My other recollection is quite different—a recollection of Lord Jowitt and sport. I think he seldom missed any of the great festivals of sport, and to be his neighbour on such an occasion, at Lords, at Wimbledon or at Twickenham, was a delightful experience, because he understood games as a games player and sportsman, and he looked on them with the eye of the connoisseur—as, indeed, he did many other sides of life, particularly modern art, in which he was an expert. So, my Lords, I felt—and many must have felt with me—that here was the complete man; or, to use a description which he himself reserved for the select few, the complete all-rounder. And the complete all-rounder is very dear to the affections of the British people. Homo sum; humani nihil a me alienum puto.

My Lords, before I give way to my noble friend, perhaps I may be allowed, on behalf of this side of the House, to offer to noble Lords opposite our sympathy in the loss of a great colleague, and to Lady Jowitt our sympathy and deep affection.

2.40 p.m.


My Lords, it is indeed a grievous loss that this House has suffered in the death of the noble and learned Earl. To have been Lord Chancellor for some seven years, the longest period of tenure for nearly half a century, and to have followed that by five years as leader of the Opposition is a proud record of service to this House. To have filled these positions with high distinction, dignity and kindliness to all, is to have placed each one of your Lordships personally in his debt.

Notwithstanding the political differences between us my own real and deeply valued friendship with Lord Jowitt was of long standing. He was my leader when I was a junior, and later we crossed forensic swords at the Bar. I succeeded him as Solicitor-General. As a colleague in Mr. Churchill's war-time Government, I remember well his work in post-war reconstruction, as Paymaster General and Minister without Portfolio, and then his task as the first Minister of National Insurance, when he was good enough to ask me to help him in presenting the Children's Allowances Bill to the House of Commons. Moreover, if I may intrude a personal note, we shared the honour of being Freemen of the Ancient Royal Borough of Dornoch, which was my mother's birthplace.

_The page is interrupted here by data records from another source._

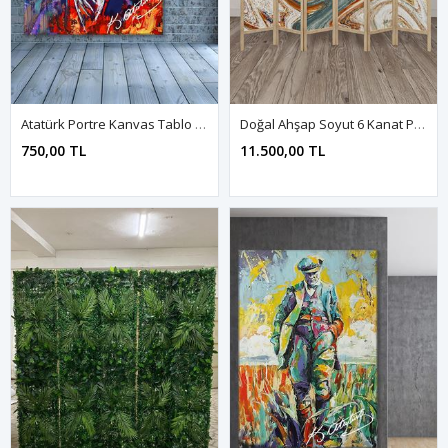
Atatürk Portre Kanvas Tablo | Premium Sanat Baskı
Doğal Ahşap Soyut 6 Kanat Paravan Seperatör Oda Bölme
750,00 TL
11.500,00 TL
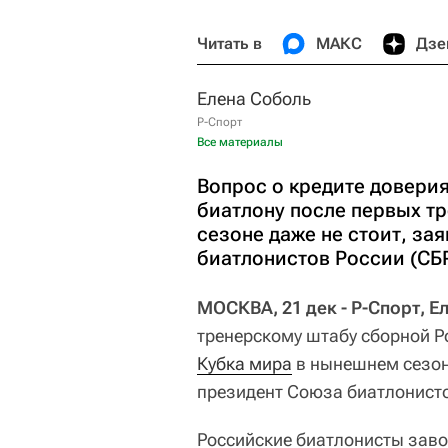
Читать в
МАКС
Дзе
Елена Соболь
Р-Спорт
Все материалы
Вопрос о кредите довери
биатлону после первых т
сезоне даже не стоит, з
биатлонистов России (СБ
МОСКВА, 21 дек - Р-Спорт, Е
тренерскому штабу сборной Ро
Кубка мира
в нынешнем сезоне
президент Союза биатлонисто
Российские биатлонисты заво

To all these varied capacities Lord Jowitt brought the great qualities which your Lordships know so well. That fine dignity and presence made their powerful addition to his arguments at the Bar, as they enhanced the proceedings of this House. His penetrating mind and the unequalled clarity of his exposition made him not only a formidable opponent in controversy but a help to all who wanted to understand the essential points of any subject. His warm humanity and real liking and friendship for those who came his way reflected an understanding of human problems and a very real sympathy with human suffering and human needs.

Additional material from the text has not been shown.